Description of the task:
Would you print every entry exactly as it appears?

Source data:
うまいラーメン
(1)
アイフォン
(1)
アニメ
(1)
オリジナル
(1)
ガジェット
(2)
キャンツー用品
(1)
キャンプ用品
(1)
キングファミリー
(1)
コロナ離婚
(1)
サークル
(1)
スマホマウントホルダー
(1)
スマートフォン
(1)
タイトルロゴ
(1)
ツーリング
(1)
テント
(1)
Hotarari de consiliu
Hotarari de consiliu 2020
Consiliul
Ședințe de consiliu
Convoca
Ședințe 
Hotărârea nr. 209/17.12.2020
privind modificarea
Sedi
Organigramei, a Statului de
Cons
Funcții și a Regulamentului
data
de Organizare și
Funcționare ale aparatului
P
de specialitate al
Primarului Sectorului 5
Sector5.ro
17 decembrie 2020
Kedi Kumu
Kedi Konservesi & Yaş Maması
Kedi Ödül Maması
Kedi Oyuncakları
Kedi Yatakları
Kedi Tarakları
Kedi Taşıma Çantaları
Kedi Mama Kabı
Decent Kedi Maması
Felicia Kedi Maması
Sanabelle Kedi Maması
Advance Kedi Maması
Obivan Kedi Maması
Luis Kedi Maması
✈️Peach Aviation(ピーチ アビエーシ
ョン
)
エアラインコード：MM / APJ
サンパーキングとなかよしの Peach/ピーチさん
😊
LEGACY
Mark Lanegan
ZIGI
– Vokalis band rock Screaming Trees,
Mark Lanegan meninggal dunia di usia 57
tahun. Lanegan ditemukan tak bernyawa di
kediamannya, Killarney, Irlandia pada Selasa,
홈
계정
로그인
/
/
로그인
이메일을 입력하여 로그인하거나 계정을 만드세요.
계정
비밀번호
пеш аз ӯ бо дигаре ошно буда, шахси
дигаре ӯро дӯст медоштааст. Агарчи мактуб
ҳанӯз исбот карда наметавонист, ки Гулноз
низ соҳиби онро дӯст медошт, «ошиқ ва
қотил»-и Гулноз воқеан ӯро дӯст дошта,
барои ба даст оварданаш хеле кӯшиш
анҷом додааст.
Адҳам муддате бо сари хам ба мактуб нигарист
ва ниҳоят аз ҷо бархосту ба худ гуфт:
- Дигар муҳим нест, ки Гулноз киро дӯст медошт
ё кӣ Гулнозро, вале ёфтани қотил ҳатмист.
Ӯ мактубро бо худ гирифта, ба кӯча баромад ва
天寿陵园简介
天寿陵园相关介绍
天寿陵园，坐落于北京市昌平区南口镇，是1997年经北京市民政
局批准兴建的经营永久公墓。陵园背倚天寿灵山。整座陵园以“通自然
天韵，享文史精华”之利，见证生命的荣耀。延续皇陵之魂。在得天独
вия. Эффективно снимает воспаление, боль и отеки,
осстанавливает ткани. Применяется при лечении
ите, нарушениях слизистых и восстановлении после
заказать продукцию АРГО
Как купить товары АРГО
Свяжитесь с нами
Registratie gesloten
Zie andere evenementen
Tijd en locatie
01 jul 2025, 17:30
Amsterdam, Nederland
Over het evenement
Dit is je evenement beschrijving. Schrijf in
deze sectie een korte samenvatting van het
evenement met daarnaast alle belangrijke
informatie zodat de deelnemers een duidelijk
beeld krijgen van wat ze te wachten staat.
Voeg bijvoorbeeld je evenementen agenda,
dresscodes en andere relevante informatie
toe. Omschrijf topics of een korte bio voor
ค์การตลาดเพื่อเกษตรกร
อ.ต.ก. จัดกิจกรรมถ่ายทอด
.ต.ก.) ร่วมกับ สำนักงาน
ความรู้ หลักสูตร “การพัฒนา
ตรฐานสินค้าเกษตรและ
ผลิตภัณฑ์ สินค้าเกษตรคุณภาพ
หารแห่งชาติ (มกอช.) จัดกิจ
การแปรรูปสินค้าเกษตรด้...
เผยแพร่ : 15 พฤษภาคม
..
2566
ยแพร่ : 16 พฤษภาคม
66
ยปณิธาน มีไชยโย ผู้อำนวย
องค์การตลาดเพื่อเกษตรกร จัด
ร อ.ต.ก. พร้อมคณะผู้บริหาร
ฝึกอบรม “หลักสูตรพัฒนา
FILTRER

The answer:
うまいラーメン
(1)
アイフォン
(1)
アニメ
(1)
オリジナル
(1)
ガジェット
(2)
キャンツー用品
(1)
キャンプ用品
(1)
キングファミリー
(1)
コロナ離婚
(1)
サークル
(1)
スマホマウントホルダー
(1)
スマートフォン
(1)
タイトルロゴ
(1)
ツーリング
(1)
テント
(1)
Hotarari de consiliu
Hotarari de consiliu 2020
Consiliul
Ședințe de consiliu
Convoca
Ședințe 
Hotărârea nr. 209/17.12.2020
privind modificarea
Sedi
Organigramei, a Statului de
Cons
Funcții și a Regulamentului
data
de Organizare și
Funcționare ale aparatului
P
de specialitate al
Primarului Sectorului 5
Sector5.ro
17 decembrie 2020
Kedi Kumu
Kedi Konservesi & Yaş Maması
Kedi Ödül Maması
Kedi Oyuncakları
Kedi Yatakları
Kedi Tarakları
Kedi Taşıma Çantaları
Kedi Mama Kabı
Decent Kedi Maması
Felicia Kedi Maması
Sanabelle Kedi Maması
Advance Kedi Maması
Obivan Kedi Maması
Luis Kedi Maması
✈️Peach Aviation(ピーチ アビエーシ
ョン
)
エアラインコード：MM / APJ
サンパーキングとなかよしの Peach/ピーチさん
😊
LEGACY
Mark Lanegan
ZIGI
– Vokalis band rock Screaming Trees,
Mark Lanegan meninggal dunia di usia 57
tahun. Lanegan ditemukan tak bernyawa di
kediamannya, Killarney, Irlandia pada Selasa,
홈
계정
로그인
/
/
로그인
이메일을 입력하여 로그인하거나 계정을 만드세요.
계정
비밀번호
пеш аз ӯ бо дигаре ошно буда, шахси
дигаре ӯро дӯст медоштааст. Агарчи мактуб
ҳанӯз исбот карда наметавонист, ки Гулноз
низ соҳиби онро дӯст медошт, «ошиқ ва
қотил»-и Гулноз воқеан ӯро дӯст дошта,
барои ба даст оварданаш хеле кӯшиш
анҷом додааст.
Адҳам муддате бо сари хам ба мактуб нигарист
ва ниҳоят аз ҷо бархосту ба худ гуфт:
- Дигар муҳим нест, ки Гулноз киро дӯст медошт
ё кӣ Гулнозро, вале ёфтани қотил ҳатмист.
Ӯ мактубро бо худ гирифта, ба кӯча баромад ва
天寿陵园简介
天寿陵园相关介绍
天寿陵园，坐落于北京市昌平区南口镇，是1997年经北京市民政
局批准兴建的经营永久公墓。陵园背倚天寿灵山。整座陵园以“通自然
天韵，享文史精华”之利，见证生命的荣耀。延续皇陵之魂。在得天独
вия. Эффективно снимает воспаление, боль и отеки,
осстанавливает ткани. Применяется при лечении
ите, нарушениях слизистых и восстановлении после
заказать продукцию АРГО
Как купить товары АРГО
Свяжитесь с нами
Registratie gesloten
Zie andere evenementen
Tijd en locatie
01 jul 2025, 17:30
Amsterdam, Nederland
Over het evenement
Dit is je evenement beschrijving. Schrijf in
deze sectie een korte samenvatting van het
evenement met daarnaast alle belangrijke
informatie zodat de deelnemers een duidelijk
beeld krijgen van wat ze te wachten staat.
Voeg bijvoorbeeld je evenementen agenda,
dresscodes en andere relevante informatie
toe. Omschrijf topics of een korte bio voor
ค์การตลาดเพื่อเกษตรกร
อ.ต.ก. จัดกิจกรรมถ่ายทอด
.ต.ก.) ร่วมกับ สำนักงาน
ความรู้ หลักสูตร “การพัฒนา
ตรฐานสินค้าเกษตรและ
ผลิตภัณฑ์ สินค้าเกษตรคุณภาพ
หารแห่งชาติ (มกอช.) จัดกิจ
การแปรรูปสินค้าเกษตรด้...
เผยแพร่ : 15 พฤษภาคม
..
2566
ยแพร่ : 16 พฤษภาคม
66
ยปณิธาน มีไชยโย ผู้อำนวย
องค์การตลาดเพื่อเกษตรกร จัด
ร อ.ต.ก. พร้อมคณะผู้บริหาร
ฝึกอบรม “หลักสูตรพัฒนา
FILTRER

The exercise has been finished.